Dez anos depois...*
Eliane Cantanhêde
Lula foi um mito dentro e fora do Brasil, mas isso
começou a ruir quando o discurso ético dele e do seu PT
foi confrontado com o
mensalão, em 2006
O cerco se fechou sobre Dilma Rousseff, depois sobre
Eduardo Cunha e agora se fecha sobre Luiz Inácio Lula da Silva, num redemoinho
que traga o PT e deixa o tabuleiro político de 2018 boiando. As peças estão
soltas, ao sabor das ondas, da Lava Jato e do pavor do que ainda pode vir por
aí.
Lula foi um mito dentro e fora do Brasil, mas isso
começou a ruir quando o discurso ético dele e do seu PT foi confrontado com o
mensalão, em 2006: Compra de votos? O PT não é diferente? Naquele momento, era
quase uma heresia admitir o que hoje parece óbvio: seria muito difícil tudo
aquilo ser arquitetado e operacionalizado dentro do Planalto sem que o
presidente mandasse ou, no mínimo, soubesse. Até porque os grandes
beneficiários do mensalão eram o governo e o próprio Lula, apesar de ele jurar
que não viu, não ouviu, não sabia...
Dez anos depois de um aparelhamento desenfreado do Estado
e de várias prisões, o MP mostra por palavras, gestos e organogramas que José
Dirceu saiu do governo, mas o mensalão ficou e evoluiu para o petrolão, maior
esquema de corrupção da história brasileira, capaz de jogar no chão a
Petrobrás. Logo, concluíram, Dirceu não era o “chefe da quadrilha”, como
disseram na época o procurador-geral da República e ministros do Supremo. Era
só o “braço-direito” do “comandante máximo” da corrupção: Lula.
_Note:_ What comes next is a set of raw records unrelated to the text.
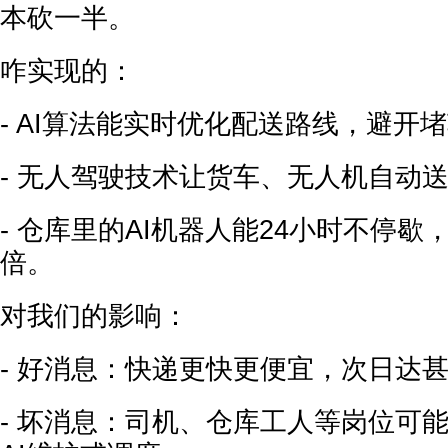
本砍一半。
咋实现的：
- AI算法能实时优化配送路线，避开
- 无人驾驶技术让货车、无人机自动
- 仓库里的AI机器人能24小时不停歇
倍。
对我们的影响：
- 好消息：快递更快更便宜，次日达
- 坏消息：司机、仓库工人等岗位可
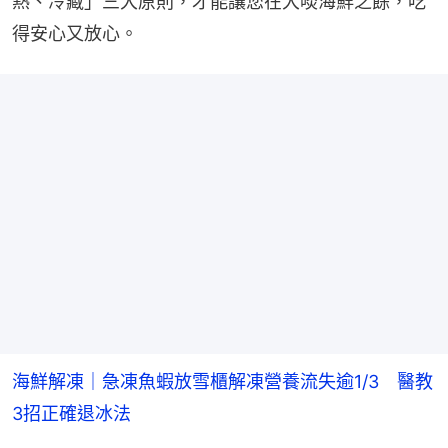
熱、冷藏」三大原則，才能讓您在大啖海鮮之餘，吃
得安心又放心。
海鮮解凍｜急凍魚蝦放雪櫃解凍營養流失逾1/3 醫教
3招正確退冰法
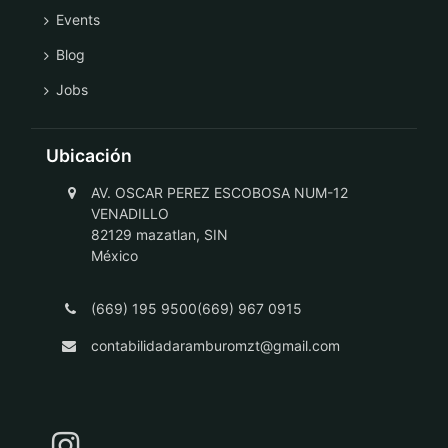
Events
Blog
Jobs
Ubicación
AV. OSCAR PEREZ ESCOBOSA NUM-12
VENADILLO
82129 mazatlan, SIN
México
(669) 195 9500(669) 967 0915
contabilidadaramburomzt@gmail.com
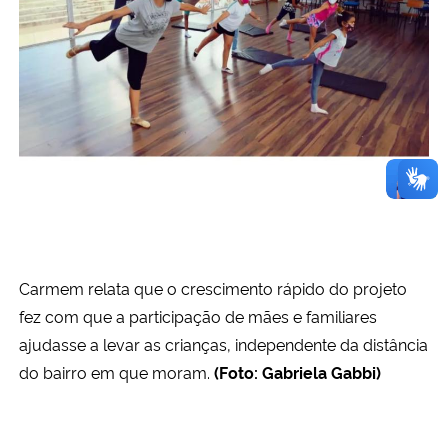
Carmem relata que o crescimento rápido do projeto
fez com que a participação de mães e familiares
ajudasse a levar as crianças, independente da distância
do bairro em que moram.
(Foto: Gabriela Gabbi)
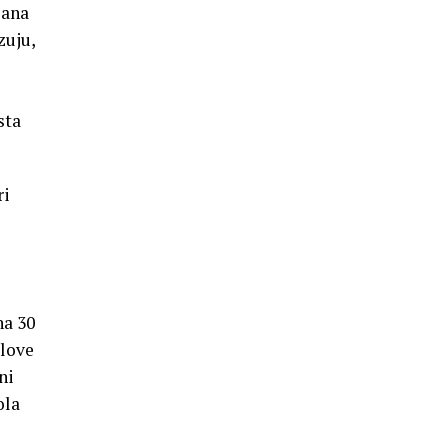
jana
zuju,
sta
ri
na 30
slove
ni
ola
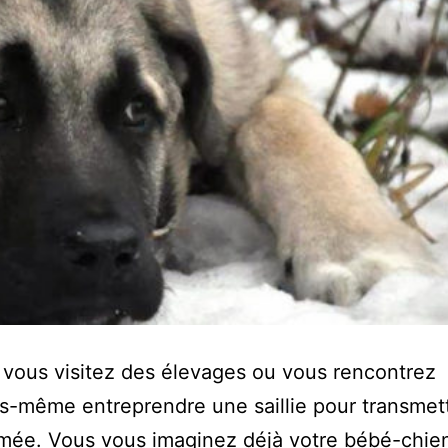
t, vous visitez des élevages ou vous rencontrez
us-même entreprendre une saillie pour transmet
imée. Vous vous imaginez déjà votre bébé-chie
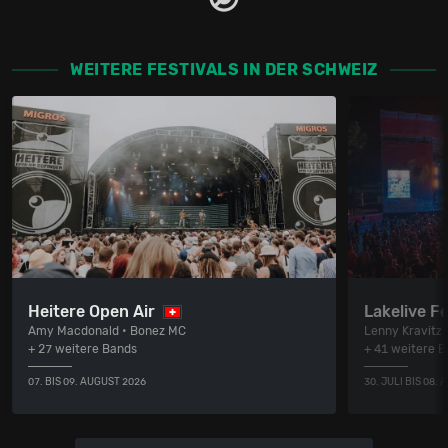
WEITERE FESTIVALS IN DER SCHWEIZ
Heitere Open Air
Lakelive Fe
Amy Macdonald • Bonez MC
Lenny Kravitz
+ 27 weitere Bands
+ 41 weitere 
07. BIS 09. AUGUST 2026
30. JULI BIS 08.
Independente da desolação do “nós”, da comemoração do
“eles” e das críticas ao tom e à forma dos procuradores, essa história vai
avançar pelo caminho jurídico, causando sérias consequências políticas. Lula,
seus processos, sua eventual candidatura em 2018 e o destino do PT estão nas
mãos do juiz Sérgio Moro, que pode ou não acatar a denúncia do MP, enquanto o
PT continua sendo chacoalhado por más notícias.
Moro condenou José Carlos Bumlai, amigo de Lula, a 9 anos
e dez meses de prisão, e a Polícia Federal indiciou o governador Fernando
Pimentel, de Minas, que é o único troféu petista no “Triângulo das Bermudas” da
política, já que o partido não tem São Paulo nem Rio. E, aliás, corre o risco
de perder a capital de São Paulo, onde Fernando Haddad patina no quarto lugar,
e é traço no Rio (com Jandira Feghali, do PC do B) e em Belo Horizonte, com
candidato próprio. Lula afunda, o PT afunda.
Os seguidores de Lula repetem o que ele disse chorando:
ele não é ladrão, não tem ambição, não é dono de triplex nem de sítio e está
sendo vítima da direita enfurecida. O “golpe”, dizem, começou com o impeachment
de Dilma para acabar com a prisão de Lula. Mas, longe dos microfones, há quem
acrescente: o erro de Lula foi nunca ter comprado nada no nome dele e ter se
acostumado a viver de favores de amigos, correligionários e, enfim, de
empreiteiros que saqueavam a Petrobrás. Como se fosse um vício inocente: viver
à custa dos outros. “Lula é assim”, perdoam.
Do outro lado, há entre os inimigos de Lula os que bradam
pela eliminação do ex-presidente e do PT da face da terra, como se não tivessem
direito a defesa nem tivessem dado importante contribuição, em diferentes
momentos da história, para a construção de um país melhor. As redes sociais
estão contaminadas pela irracionalidade, pela deturpação dos fatos e por
linchamentos nada democráticos. Mas querer que Lula seja julgado e pague, se
tiver culpa no cartório, não é uma questão de ódio, é de justiça.
A bem da verdade. Lula
disse corretamente que em 2002 Fernando Henrique preferia sua vitória à do
amigo tucano José Serra, mas concluiu maliciosamente: “A tese dele (FH) era que
o operário (Lula) vai ganhar, vai ser um fracasso absoluto e vão gritar:
‘volta, volta’”. Foi uma injustiça e uma inverdade histórica. O presidente
sociólogo apenas concluiu que havia chegado a hora da esquerda e do grande
líder de massas - como milhões de pessoas que não eram e nunca seriam do PT.